Durante il 2024, si è osservato un elevato numero di episodi di inquinamento da polvere sahariana in Europa. L’intensità e la frequenza di questi eventi è aumentata negli ultimi decenni in correlazione a cambiamenti nei modelli di circolazione atmosferica associati alla crisi climatica in corso.

Diversi studi hanno messo in evidenza un aumento delle polveri desertiche in associazione al riscaldamento globale, sia per l’aumento della desertificazione di alcune zone aride, sia per le alterazioni metereologiche che determinano a livello planetario modifiche dello strato di rimescolamento dell’aria, anche conosciuto come planetary boundary layer (PBL). Nel nostro paese le polveri sahariane contribuiscono in modo significativo ai livelli medi annui di PM10 e l’esposizione a queste polveri può essere dannosa per la salute. È stato stimato che l’impatto medio annuo di PM10 da componente desertica in Italia varia tra 1 e 10 µg/m3, con un forte gradiente spaziale (1 µg/m3 nel Nord Italia e 10-15 µg/m3 nel sud Italia).
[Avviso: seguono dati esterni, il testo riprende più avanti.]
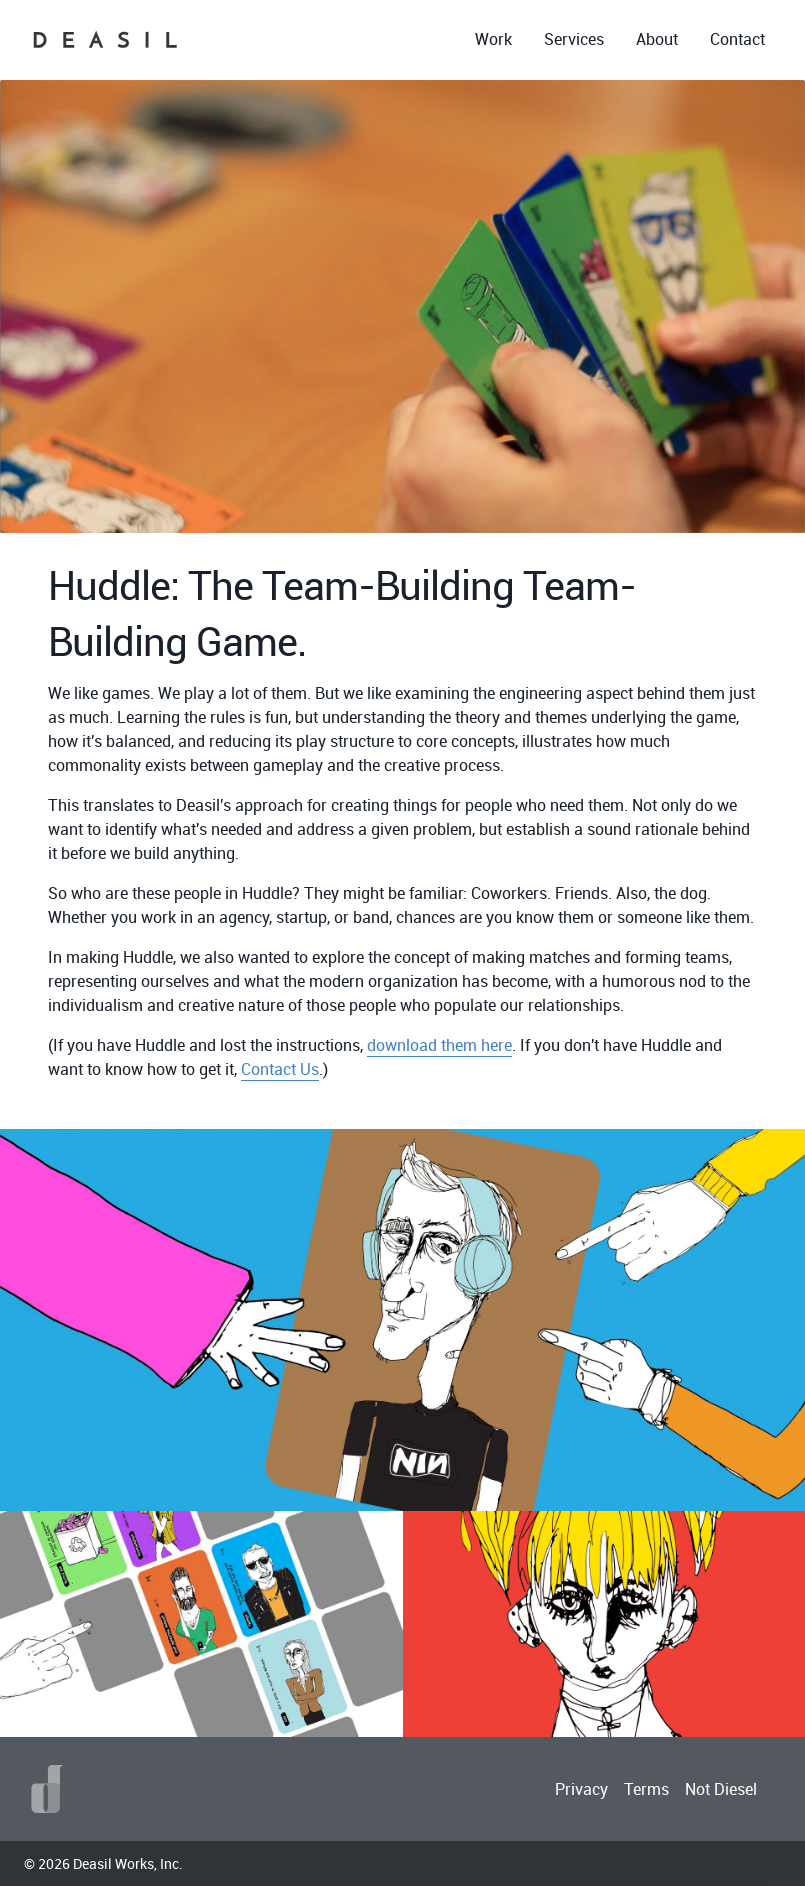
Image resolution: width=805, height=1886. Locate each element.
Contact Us (280, 1069)
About (657, 39)
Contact (737, 39)
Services (574, 39)
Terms (646, 1789)
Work (493, 39)
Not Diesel (721, 1789)
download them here (439, 1045)
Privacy (581, 1789)
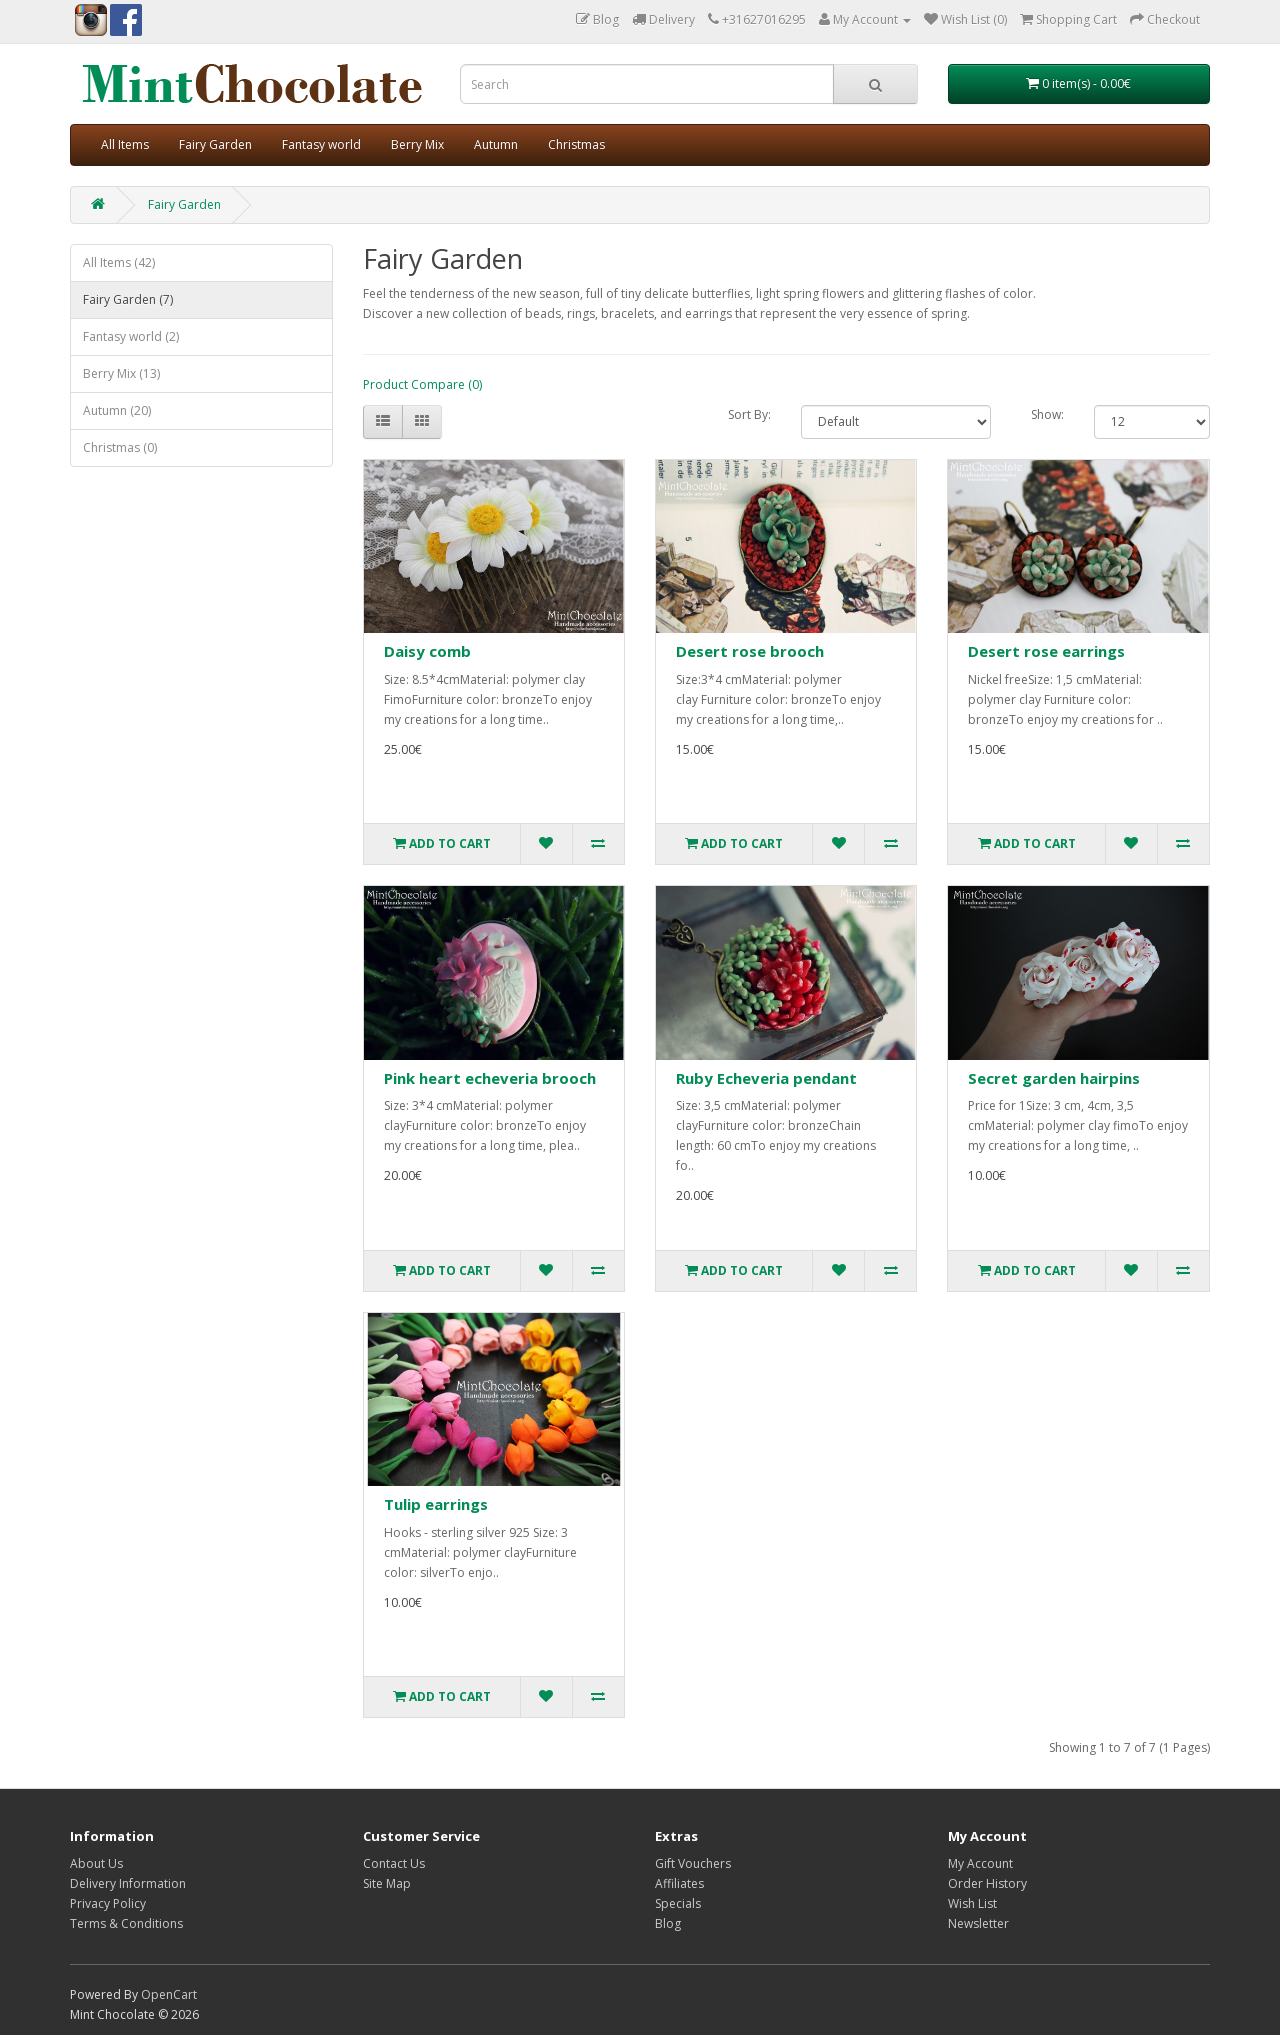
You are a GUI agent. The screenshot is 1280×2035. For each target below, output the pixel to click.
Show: (1047, 414)
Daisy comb (427, 651)
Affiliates (679, 1883)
L’esposizione a polveri sahariane può essere dannosa per la salute. Le particelle possono essere inspirate ed entrare nei polmoni e nel flusso sanguigno, causando attacchi di asma o aggravando altre condizioni respiratorie preesistenti.

Le analisi degli effetti sulla mortalità per causa hanno messo in luce nei giorni “desertici” un incremento percentuale di mortalità (IR%) relativo alla frazione PM2,5-10, nota come frazione coarse (frazione prodotta soprattutto dalle sabbie sahariane), un incremento della mortalità per cause cardiache pari a 9.73 (IC95% 4,25;15,49) contro un IR% di 0,86 (IC95% –2,47;4,31) nei giorni “non desertici”. Stime simili sono state ottenute per la mortalità per cause respiratorie, dove l’IR% dei giorni “desertici” sale fino a 19,43% (IC95% 0,34;42,15) contro l’8,67% (IC95% –4,14;23,19) nei giorni senza avvezione sahariana.

Come nel caso delle ondate di calore conclude l’articolo, i programmi di prevenzione dovrebbero disporre di sistemi di previsione e allerta e di interventi graduati in base al livello di rischio (per esempio, intensità del fenomeno e numero di giorni a rischio) e prevedere l’introduzione di interventi specifici rivolti ai sottogruppi a maggior rischio, tra cui bambini e neonati.